Cluster Analysis

Supervised Machine Learning
Regression Analysis

After initial data processing and cleaning, our dataset contained 1384 rows and 31 columns, corresponding to MLB stats from 1970 to 2019, including 36 teams, and the following metrics and variables:

year	walks	saves
team_name	strikeouts_by_batters	outs_pitches
games_played	stolen_bases	hits_allowed
wins	caught_stealing	homeruns_allowed
losses	batters_hit_by_pitch	walks_allowed
runs_scored	sacrifice_flies	strikeouts_by_pitchers
hits	opponents_runs_scored	errors
doubles	earned_runs_allowed	double_plays
triples	complete_games	fielding_percentage
homeruns	shutouts	class'

We wanted to understand how much of the variability in the response variable y (number of “wins”) can be explained by changes in an X number of variables. Additionally, we wanted to find whether the number of variables can be reduced without affecting the model score significantly. Our approach was to perform a Stepwise Regression Analysis, which is the iterative construction of a model where independent variables are removed in succession and testing for statistical significance after each iteration (Kwok, 2021). This process is illustrated in the figure below.
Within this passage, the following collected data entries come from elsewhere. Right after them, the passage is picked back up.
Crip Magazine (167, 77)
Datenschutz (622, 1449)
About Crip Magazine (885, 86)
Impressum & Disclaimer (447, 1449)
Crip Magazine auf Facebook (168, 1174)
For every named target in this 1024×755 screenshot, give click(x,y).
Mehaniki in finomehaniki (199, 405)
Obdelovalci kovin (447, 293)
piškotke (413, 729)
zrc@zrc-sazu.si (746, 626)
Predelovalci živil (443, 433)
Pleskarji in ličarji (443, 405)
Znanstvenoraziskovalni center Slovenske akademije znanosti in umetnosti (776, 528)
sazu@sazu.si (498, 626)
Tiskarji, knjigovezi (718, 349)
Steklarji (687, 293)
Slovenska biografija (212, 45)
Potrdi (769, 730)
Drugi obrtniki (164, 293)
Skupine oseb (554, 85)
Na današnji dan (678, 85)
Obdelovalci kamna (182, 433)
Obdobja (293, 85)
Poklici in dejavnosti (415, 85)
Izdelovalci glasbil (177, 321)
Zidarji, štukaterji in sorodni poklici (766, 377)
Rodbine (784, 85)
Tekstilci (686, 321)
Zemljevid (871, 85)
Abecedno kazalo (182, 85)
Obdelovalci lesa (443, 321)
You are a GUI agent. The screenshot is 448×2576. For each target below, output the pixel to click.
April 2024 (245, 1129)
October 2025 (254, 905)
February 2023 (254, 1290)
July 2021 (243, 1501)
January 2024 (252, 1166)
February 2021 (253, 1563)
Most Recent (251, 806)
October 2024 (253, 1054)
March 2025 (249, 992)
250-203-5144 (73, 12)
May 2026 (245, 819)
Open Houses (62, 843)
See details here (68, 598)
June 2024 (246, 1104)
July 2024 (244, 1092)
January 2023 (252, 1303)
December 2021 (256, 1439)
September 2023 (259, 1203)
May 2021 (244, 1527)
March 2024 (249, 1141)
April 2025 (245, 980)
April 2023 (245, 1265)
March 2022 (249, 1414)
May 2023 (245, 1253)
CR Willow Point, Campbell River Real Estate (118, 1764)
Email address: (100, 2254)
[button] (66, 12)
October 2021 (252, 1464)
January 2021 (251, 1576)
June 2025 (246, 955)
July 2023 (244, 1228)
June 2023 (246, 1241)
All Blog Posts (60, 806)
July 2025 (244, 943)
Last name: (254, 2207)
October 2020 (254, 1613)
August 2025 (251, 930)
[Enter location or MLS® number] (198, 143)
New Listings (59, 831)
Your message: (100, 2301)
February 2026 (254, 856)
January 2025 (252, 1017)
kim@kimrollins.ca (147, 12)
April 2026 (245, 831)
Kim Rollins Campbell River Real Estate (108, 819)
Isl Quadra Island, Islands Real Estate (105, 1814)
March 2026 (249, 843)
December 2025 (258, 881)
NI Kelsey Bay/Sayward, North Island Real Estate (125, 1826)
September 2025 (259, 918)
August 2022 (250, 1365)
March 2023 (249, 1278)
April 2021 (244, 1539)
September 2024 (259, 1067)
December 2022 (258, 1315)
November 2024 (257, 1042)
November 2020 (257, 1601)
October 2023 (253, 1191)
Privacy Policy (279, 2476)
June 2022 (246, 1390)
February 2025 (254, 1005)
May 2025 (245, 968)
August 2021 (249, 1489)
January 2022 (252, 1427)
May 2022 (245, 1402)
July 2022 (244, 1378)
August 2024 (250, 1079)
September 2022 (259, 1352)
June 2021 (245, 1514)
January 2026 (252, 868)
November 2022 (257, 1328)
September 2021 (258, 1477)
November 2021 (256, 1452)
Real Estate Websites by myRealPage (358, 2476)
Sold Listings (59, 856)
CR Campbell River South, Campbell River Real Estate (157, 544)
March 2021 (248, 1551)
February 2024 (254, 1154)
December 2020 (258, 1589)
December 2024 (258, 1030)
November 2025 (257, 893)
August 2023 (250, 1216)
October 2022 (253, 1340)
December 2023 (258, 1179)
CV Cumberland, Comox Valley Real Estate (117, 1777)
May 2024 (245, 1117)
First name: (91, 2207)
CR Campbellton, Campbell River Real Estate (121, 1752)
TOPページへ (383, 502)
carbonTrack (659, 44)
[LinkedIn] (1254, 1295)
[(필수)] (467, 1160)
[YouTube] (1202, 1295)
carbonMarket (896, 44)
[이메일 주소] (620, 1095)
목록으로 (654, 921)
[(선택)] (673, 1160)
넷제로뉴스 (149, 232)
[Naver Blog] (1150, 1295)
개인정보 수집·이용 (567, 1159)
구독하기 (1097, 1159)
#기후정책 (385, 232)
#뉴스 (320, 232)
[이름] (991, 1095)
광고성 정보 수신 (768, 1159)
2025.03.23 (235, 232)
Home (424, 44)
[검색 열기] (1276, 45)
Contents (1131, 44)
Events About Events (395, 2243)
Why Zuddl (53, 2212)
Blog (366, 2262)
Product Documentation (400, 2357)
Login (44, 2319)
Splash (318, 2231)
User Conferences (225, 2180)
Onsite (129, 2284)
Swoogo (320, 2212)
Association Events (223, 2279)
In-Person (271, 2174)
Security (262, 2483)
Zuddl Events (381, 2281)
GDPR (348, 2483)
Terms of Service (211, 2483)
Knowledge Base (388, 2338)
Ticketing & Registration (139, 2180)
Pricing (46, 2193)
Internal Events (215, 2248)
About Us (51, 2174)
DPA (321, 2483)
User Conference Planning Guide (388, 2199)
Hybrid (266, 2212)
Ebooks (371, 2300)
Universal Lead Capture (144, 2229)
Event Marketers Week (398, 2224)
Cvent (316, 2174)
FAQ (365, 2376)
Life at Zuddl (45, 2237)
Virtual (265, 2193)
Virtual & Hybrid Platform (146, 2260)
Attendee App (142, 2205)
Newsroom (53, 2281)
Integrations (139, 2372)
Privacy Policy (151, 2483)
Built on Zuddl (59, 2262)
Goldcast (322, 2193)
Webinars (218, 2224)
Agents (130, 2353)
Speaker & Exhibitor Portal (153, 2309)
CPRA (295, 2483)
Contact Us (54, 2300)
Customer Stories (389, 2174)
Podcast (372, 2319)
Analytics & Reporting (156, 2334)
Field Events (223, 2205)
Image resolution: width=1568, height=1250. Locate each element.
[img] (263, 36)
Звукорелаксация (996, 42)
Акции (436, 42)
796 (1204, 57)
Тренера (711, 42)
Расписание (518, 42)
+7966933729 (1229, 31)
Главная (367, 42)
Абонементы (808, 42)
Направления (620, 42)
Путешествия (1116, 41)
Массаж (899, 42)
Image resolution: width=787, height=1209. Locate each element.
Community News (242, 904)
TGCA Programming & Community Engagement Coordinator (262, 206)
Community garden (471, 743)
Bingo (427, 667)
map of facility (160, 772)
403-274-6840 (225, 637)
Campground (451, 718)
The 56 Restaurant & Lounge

After this process, our final model contained 10 independent variables (down from 24). Furthermore, collinearity was tested using the Variance Inflation Factor, and one additional variable was dropped. The final list of dependent variables are shown in the table below.

runs_scored	saves
walks	outs_pitches
opponents_runs_scored	walks_allowed
complete_games	strikeouts_by_pitchers
shutouts	errors

We also tested the model performance and the results are listed below:
- R2 Score: 0.9304714673783749
- Training Score: 0.9303466731994289
- Testing Score: 0.9297116942632093
A pairplot was generated to visually explor how each independent variable correlated with the dependent variable ("wins"). The figure below shows the top row.

Kwok, Ryan. 2021. Stepwise Regression Tutorial in Python.